### What needs to be done:
Lines in the entries below where the word "Task" shows up should each be copied.

────────

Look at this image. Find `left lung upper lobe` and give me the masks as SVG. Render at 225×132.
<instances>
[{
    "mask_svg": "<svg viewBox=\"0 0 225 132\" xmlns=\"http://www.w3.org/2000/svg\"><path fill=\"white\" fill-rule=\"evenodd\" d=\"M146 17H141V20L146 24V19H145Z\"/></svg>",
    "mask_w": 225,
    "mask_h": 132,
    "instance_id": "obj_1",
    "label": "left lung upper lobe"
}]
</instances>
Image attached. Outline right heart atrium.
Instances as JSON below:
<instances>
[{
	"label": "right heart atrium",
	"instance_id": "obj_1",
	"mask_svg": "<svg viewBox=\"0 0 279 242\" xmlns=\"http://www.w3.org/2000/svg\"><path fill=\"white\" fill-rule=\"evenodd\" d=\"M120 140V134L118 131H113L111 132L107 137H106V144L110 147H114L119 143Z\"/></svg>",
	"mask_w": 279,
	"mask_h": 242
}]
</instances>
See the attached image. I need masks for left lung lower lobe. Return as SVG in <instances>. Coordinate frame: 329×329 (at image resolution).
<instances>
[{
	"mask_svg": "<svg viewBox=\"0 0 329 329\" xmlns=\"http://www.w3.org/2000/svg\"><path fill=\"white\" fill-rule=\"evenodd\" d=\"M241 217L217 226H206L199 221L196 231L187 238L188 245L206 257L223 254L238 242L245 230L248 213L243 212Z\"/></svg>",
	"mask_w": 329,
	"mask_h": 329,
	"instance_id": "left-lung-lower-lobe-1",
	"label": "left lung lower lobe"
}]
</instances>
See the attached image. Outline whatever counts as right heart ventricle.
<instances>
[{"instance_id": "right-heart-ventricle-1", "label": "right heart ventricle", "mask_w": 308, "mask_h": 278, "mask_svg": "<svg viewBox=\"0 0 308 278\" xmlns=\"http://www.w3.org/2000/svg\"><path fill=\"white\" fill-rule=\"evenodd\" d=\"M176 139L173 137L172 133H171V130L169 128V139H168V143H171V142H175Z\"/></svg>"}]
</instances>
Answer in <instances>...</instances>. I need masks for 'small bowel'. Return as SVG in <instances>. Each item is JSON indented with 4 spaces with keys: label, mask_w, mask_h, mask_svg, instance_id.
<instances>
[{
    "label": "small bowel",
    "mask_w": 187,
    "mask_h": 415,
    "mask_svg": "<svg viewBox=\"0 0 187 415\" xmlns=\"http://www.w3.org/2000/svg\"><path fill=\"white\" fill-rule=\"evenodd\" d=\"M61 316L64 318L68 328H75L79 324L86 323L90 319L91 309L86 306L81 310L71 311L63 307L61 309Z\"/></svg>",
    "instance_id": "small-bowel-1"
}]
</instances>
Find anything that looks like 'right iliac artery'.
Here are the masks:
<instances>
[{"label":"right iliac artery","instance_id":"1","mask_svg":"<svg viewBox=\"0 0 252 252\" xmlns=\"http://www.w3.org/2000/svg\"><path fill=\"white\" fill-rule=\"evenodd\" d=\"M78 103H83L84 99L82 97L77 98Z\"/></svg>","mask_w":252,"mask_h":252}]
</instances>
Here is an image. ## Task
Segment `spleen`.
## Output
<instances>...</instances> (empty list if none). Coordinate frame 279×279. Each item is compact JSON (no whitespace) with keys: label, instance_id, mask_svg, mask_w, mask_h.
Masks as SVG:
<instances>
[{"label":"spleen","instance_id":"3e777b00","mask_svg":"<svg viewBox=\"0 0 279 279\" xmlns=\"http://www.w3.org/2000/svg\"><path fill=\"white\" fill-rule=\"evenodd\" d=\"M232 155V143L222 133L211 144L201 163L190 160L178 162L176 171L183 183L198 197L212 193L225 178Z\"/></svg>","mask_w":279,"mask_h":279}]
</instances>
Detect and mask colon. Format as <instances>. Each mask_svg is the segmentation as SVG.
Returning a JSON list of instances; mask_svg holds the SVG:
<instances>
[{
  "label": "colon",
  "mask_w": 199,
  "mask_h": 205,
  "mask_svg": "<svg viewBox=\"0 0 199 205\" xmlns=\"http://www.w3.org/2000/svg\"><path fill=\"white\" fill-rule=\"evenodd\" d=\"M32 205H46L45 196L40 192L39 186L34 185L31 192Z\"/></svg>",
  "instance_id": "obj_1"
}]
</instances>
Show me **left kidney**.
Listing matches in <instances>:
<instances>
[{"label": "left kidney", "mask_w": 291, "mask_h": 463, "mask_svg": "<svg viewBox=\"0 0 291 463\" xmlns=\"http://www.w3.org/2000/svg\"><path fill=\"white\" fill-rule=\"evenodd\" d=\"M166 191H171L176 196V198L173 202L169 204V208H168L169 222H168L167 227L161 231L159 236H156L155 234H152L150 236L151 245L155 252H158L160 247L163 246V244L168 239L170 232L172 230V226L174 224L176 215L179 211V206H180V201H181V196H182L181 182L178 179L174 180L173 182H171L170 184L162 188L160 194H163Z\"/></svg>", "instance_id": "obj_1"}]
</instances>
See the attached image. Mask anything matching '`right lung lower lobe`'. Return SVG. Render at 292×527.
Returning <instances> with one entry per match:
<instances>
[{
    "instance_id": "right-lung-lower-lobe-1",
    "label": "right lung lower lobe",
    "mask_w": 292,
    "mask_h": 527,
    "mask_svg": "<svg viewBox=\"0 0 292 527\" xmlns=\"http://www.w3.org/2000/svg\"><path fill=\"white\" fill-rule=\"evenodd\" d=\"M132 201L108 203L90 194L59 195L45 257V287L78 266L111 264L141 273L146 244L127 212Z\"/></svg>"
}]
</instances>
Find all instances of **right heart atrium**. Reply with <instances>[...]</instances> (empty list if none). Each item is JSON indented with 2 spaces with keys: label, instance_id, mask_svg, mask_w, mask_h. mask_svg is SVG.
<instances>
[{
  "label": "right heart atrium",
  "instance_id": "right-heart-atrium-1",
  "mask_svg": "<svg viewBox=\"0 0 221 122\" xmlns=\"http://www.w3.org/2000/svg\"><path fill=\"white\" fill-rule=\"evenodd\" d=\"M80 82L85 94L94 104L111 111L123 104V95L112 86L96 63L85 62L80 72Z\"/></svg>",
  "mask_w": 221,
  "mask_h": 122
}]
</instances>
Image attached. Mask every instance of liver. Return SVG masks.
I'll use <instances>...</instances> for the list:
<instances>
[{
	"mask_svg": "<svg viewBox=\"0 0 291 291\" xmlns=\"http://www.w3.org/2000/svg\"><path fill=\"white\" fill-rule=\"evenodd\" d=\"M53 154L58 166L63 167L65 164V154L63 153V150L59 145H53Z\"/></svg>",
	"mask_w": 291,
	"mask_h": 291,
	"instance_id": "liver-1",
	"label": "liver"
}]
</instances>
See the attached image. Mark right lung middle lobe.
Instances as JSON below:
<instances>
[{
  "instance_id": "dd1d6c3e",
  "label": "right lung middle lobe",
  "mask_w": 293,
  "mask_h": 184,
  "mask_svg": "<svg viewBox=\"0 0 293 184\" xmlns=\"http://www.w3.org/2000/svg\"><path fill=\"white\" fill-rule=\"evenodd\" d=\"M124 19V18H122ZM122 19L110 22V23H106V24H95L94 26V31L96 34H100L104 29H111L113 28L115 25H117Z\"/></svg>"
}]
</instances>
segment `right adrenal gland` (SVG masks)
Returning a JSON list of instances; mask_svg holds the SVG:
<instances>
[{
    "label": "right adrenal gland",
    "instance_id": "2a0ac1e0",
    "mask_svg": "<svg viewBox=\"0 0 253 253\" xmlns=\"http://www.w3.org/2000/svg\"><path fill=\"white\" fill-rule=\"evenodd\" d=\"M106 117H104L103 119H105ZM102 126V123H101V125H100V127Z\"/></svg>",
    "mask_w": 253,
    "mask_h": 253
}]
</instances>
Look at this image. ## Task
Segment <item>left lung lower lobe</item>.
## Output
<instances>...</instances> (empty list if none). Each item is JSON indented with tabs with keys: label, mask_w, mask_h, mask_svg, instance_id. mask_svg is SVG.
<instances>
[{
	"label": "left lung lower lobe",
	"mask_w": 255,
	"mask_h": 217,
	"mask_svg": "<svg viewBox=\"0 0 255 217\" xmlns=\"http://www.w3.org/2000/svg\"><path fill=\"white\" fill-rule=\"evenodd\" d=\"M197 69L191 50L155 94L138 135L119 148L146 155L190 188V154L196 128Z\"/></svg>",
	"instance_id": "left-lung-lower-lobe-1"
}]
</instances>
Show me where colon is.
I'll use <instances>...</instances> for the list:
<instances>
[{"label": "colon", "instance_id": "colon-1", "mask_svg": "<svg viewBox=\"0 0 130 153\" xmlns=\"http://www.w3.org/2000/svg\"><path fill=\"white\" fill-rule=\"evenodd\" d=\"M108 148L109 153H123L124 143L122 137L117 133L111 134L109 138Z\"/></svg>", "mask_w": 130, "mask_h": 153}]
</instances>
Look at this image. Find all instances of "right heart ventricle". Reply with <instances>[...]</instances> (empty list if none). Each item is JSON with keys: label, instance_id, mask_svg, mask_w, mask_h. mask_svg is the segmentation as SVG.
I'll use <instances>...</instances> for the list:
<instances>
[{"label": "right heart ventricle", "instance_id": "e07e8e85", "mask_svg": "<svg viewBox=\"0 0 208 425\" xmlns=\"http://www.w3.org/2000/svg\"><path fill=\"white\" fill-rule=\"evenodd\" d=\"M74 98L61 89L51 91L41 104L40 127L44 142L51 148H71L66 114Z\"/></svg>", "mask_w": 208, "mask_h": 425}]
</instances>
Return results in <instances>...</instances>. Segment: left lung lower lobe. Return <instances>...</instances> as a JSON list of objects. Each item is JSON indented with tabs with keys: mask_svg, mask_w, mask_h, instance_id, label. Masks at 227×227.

────────

### Exercise response:
Here is an image. ## Task
Look at this image. ## Task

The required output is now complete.